Items from a data source:
····················

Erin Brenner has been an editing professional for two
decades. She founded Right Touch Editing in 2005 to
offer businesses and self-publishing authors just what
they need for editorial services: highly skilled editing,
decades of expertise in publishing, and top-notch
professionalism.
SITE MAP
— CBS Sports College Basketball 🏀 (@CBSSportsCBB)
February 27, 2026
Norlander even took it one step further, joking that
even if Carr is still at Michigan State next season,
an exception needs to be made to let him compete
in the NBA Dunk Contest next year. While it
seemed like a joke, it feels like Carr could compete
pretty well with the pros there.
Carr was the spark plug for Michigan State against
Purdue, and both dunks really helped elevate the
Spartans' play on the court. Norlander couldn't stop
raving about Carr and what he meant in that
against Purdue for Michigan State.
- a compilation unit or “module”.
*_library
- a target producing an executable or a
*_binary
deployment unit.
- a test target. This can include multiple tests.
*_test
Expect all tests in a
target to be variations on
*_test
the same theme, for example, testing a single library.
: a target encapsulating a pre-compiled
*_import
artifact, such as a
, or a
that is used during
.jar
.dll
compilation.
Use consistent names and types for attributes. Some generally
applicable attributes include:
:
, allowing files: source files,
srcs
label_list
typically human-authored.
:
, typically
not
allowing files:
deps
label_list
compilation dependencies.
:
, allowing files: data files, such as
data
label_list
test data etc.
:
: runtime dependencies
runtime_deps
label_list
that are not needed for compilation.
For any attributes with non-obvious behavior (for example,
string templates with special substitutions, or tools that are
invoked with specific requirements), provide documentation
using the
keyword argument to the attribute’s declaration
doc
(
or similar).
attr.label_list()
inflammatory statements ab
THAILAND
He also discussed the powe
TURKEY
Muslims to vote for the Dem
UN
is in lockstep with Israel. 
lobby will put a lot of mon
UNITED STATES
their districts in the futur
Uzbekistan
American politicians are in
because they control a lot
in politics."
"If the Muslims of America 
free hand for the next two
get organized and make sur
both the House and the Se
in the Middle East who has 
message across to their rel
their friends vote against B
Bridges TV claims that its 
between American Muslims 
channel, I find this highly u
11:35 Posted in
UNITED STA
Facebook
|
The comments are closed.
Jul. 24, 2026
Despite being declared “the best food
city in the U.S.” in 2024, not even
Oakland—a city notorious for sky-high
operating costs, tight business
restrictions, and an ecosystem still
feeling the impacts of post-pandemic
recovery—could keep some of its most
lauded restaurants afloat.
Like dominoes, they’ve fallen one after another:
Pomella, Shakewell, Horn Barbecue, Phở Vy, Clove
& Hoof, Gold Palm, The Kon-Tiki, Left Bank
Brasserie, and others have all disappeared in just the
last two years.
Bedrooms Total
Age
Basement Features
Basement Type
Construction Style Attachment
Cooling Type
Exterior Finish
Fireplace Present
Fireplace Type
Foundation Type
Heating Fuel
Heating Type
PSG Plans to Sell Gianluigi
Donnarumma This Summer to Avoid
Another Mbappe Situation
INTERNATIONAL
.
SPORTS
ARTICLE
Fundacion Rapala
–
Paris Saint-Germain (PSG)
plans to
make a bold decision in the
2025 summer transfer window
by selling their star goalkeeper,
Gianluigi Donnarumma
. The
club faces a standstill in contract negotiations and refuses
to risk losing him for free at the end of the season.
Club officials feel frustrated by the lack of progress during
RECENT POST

····················

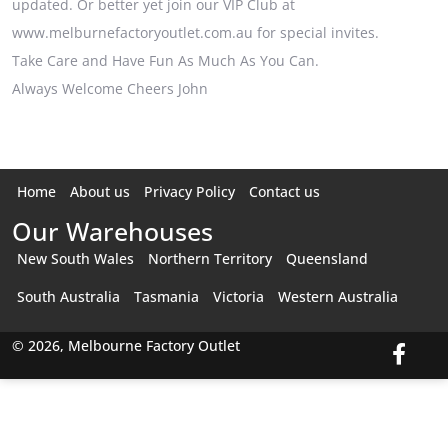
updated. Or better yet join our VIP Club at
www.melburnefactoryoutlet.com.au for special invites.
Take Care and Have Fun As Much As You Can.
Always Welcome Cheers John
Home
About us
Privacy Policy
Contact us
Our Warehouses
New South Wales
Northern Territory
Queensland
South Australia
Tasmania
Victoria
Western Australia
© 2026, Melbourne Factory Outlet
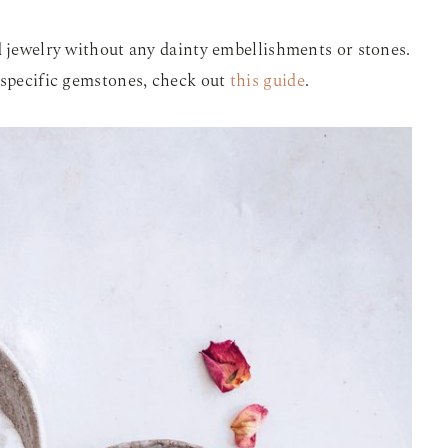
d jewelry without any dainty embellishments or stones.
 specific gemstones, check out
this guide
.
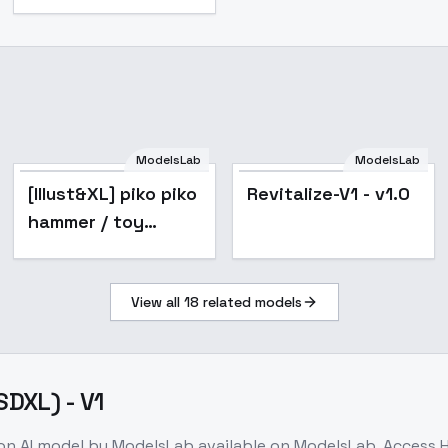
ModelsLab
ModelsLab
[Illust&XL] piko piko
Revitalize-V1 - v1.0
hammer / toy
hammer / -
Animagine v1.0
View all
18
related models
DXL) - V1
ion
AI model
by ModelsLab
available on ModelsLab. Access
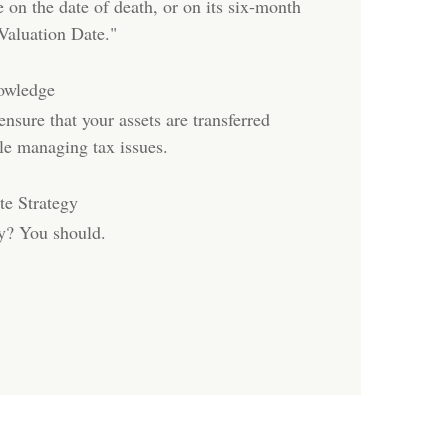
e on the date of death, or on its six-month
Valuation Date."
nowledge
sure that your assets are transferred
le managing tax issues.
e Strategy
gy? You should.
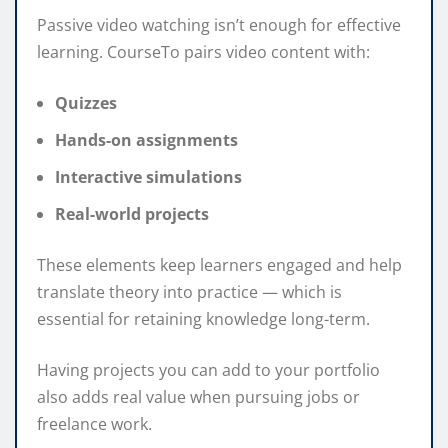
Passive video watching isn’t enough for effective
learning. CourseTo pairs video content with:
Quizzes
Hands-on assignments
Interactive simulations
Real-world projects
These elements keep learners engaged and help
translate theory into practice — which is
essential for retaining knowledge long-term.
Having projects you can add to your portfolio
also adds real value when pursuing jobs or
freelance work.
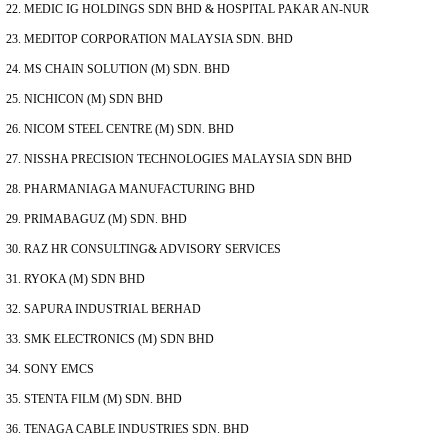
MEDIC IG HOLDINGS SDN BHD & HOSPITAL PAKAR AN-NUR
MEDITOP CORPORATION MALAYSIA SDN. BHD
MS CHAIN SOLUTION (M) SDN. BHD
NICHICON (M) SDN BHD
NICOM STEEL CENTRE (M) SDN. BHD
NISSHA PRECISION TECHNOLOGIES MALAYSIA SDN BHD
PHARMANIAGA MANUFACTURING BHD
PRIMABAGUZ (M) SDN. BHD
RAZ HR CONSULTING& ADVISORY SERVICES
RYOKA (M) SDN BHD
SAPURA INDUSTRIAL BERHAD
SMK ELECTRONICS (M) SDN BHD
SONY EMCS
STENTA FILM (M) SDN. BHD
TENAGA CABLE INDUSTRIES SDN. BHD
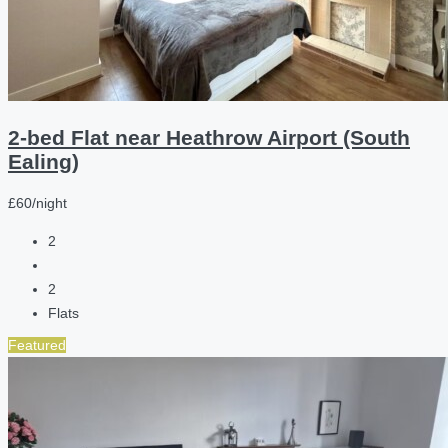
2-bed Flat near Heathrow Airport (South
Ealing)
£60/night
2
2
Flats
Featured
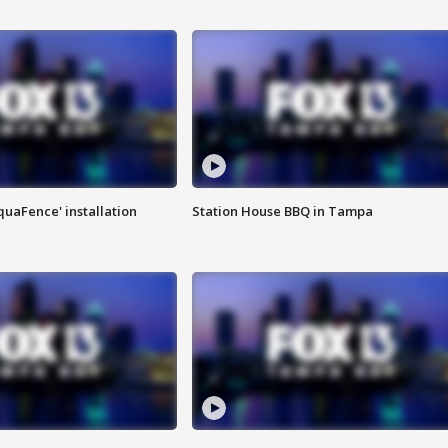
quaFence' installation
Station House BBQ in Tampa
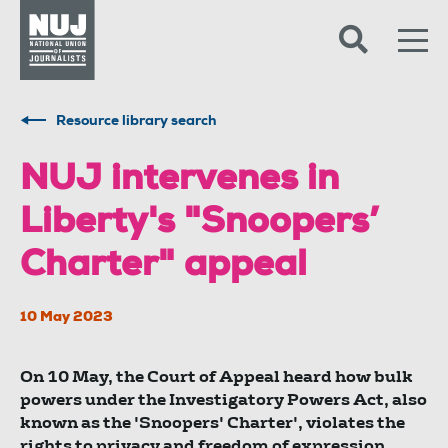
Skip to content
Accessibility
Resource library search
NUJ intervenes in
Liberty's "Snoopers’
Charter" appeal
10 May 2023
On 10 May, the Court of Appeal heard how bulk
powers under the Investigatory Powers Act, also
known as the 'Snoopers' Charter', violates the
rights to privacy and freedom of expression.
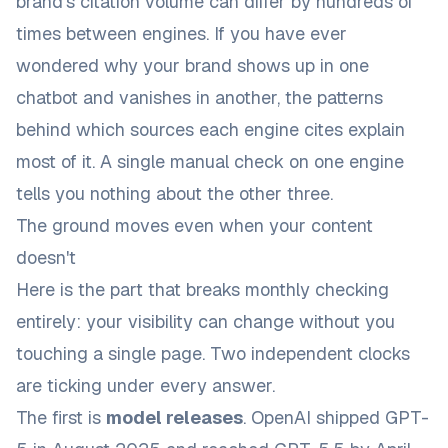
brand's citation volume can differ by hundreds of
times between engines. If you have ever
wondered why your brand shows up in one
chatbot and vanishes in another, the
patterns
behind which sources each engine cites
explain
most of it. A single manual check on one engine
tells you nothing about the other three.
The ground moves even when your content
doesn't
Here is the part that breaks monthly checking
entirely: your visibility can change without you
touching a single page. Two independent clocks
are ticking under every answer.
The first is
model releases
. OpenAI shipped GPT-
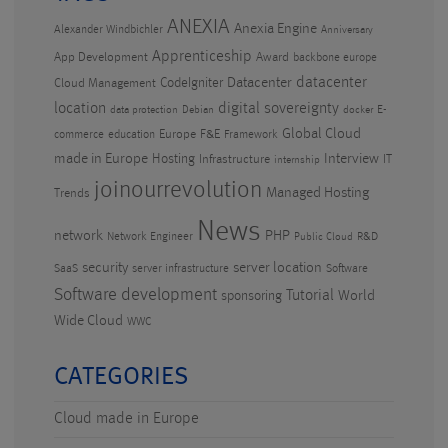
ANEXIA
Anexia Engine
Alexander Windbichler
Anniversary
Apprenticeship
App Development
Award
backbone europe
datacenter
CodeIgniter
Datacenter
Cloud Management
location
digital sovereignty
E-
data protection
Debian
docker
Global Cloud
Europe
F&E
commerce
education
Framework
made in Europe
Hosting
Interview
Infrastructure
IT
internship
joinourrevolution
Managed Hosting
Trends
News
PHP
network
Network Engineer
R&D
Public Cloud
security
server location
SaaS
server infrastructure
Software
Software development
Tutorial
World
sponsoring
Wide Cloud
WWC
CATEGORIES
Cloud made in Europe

····················

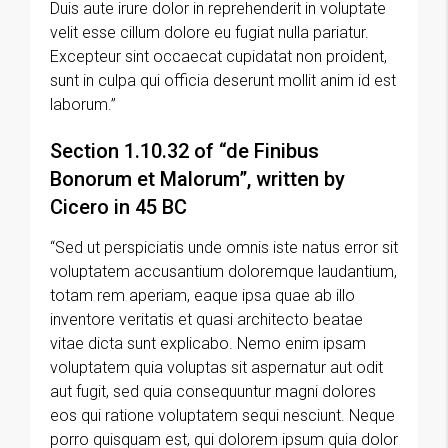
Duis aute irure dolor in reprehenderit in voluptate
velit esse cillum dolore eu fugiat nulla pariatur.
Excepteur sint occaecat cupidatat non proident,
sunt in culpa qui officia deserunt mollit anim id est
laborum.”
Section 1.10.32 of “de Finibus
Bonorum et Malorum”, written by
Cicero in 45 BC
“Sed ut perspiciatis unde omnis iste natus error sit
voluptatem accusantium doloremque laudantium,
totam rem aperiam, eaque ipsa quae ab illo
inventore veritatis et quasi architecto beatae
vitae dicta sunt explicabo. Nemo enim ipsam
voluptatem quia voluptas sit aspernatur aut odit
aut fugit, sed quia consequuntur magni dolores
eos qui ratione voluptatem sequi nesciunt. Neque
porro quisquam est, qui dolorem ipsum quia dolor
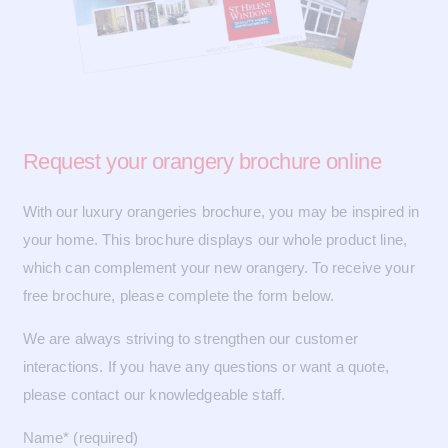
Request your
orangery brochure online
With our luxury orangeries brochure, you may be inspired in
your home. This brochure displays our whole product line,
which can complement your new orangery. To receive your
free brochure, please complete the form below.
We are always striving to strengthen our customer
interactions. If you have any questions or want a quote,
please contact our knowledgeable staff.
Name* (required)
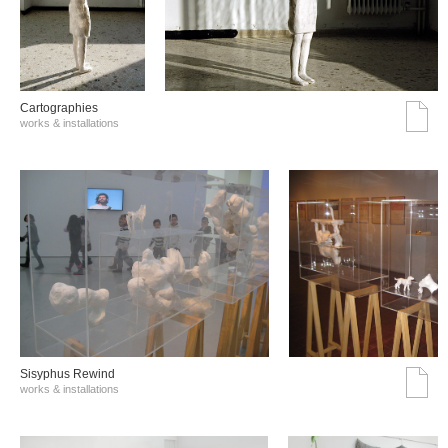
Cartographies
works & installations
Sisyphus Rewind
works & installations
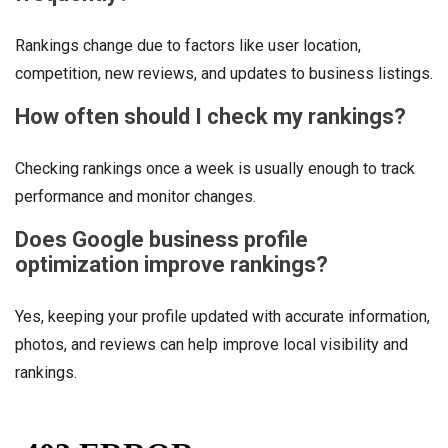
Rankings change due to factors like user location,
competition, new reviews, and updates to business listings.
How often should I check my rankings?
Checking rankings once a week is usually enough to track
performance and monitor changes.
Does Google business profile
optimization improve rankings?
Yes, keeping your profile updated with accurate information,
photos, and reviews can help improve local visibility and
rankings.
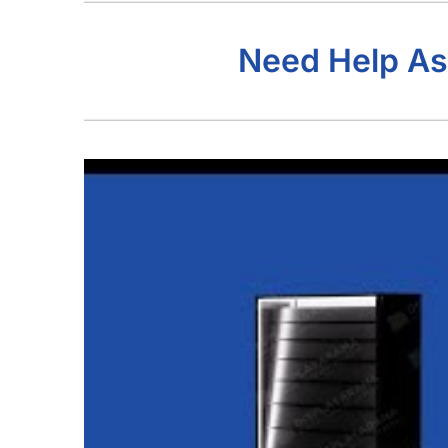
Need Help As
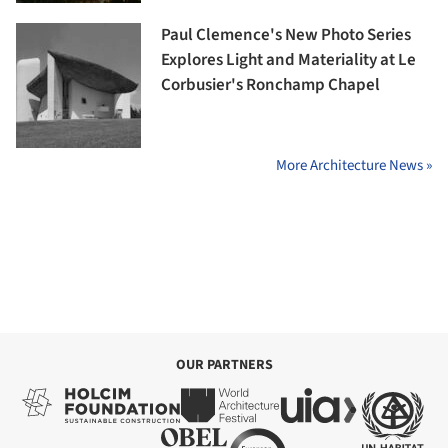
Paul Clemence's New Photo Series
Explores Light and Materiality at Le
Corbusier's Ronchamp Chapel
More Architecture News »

····················

PROBLEM DESCRIPTION: Whenever a line in the records contains the word "enough", copy that line.

ANSWER SECTION:
Passive video watching isn’t enough for effective
Checking rankings once a week is usually enough to track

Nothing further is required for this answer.